Molecular investigations are trying to resolve the natural taxa in D. carota. “Reduced-representation” methods obtain partial DNA polymorphisms throughout the genome and have been shown to be very useful at the species level. Genotyping-by-sequencing (GBS) is one such reduced-representation method that generates sequence variants or single nucleotide polymorphisms (SNPs) (Elshire et al. 2011). GBS provides a powerful and cost-effective molecular approach for phylogeny reconstruction, producing abundant large-scale genomic data to infer phylogenetic relationships among recently diverged species or populations (e.g., Balfourier et al. 2007; Escudero et al. 2014; Good 2011; Wong et al. 2015). It captures both neutral genetic diversity and loci that affect quantitative traits of interest, because of the full-genome coverage of the GBS markers. It shows little to no ascertainment bias because markers are developed directly on the population being genotyped. Genetic relatedness among genotypes calculated using GBS markers is based on patterns of neutral and functional genetic variation across the genome.

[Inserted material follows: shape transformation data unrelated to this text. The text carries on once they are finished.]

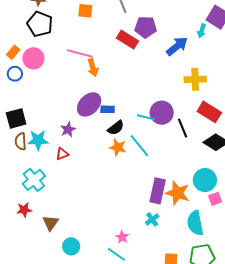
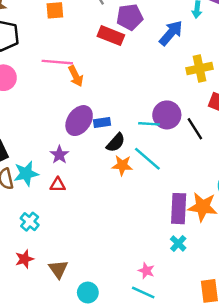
red triangle: (62, 154) -> (58, 185), turned 32
cyan cross: (34, 180) -> (30, 222), size x0.7

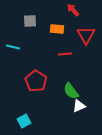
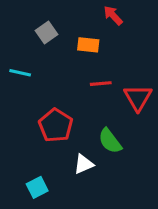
gray square: (30, 21) -> (46, 32), turned -32
red triangle: (86, 35) -> (138, 98), moved
white triangle: (79, 106) -> (84, 164), moved

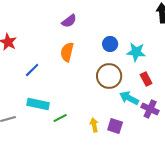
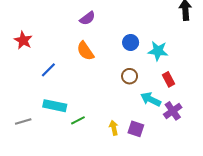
orange semicircle: (67, 52) -> (85, 51), turned -48
brown circle: (109, 76) -> (130, 76), size x0.6
purple cross: (150, 109) -> (173, 111), turned 30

Arbizu et al. (2016a) used GBS to examine the subspecies of D. carota. They obtained SNPs covering all nine D. carota chromosomes from 162 accessions of Daucus and related genera. They scored a total of 10,814 or 38,920 SNPs with a maximum of 10 or 30% missing data, respectively. Consistent with prior results, the phylogenetic tree separated species with 2n = 18 chromosome from all other species in a single clade. Most interestingly, there was a strong geographic component to this phylogeny, with the wild members of D. carota from central Asia in a clade with eastern members of subsp. sativus. The other subspecies of D. carota were in four clades associated with geographic groups, suggesting that the subspecies are not natural groups. In summary, the wide range of morphological and molecular studies summarized above documents poor substructure of either morphologically or phylogenetically stable groups in D. carota. These results were concordant with results from recent morphological studies that led Spooner et al. (2014) to question whether many wild subspecies recognized within D. carota are valid taxa.

2.4 Conclusions

In summary, the taxonomy of Daucus at both the genus and species levels has been improved markedly in the last years by a series of morphological and molecular studies. Earlier studies using limited sets of plastid and nuclear markers have shown nuclear ribosomal ITS to be the most useful marker. Next-generation sequencing techniques are corroborating many of these studies, but adding details, especially cautioning combining nuclear and plastid data in combined data approaches. The phylogenetic study of Banasiak et al. (2016) has clarified ingroup and outgroup relationships and has resulted in an expanded concept of the genus. Continuing studies at the species and genus levels with NGS data and with additional collections are helping to refine our understanding of Daucus and should eventually lead to a much needed formal taxonomic revision taking into account phylogeny, keys, descriptions, illustrations, typifications, distributions, and maps.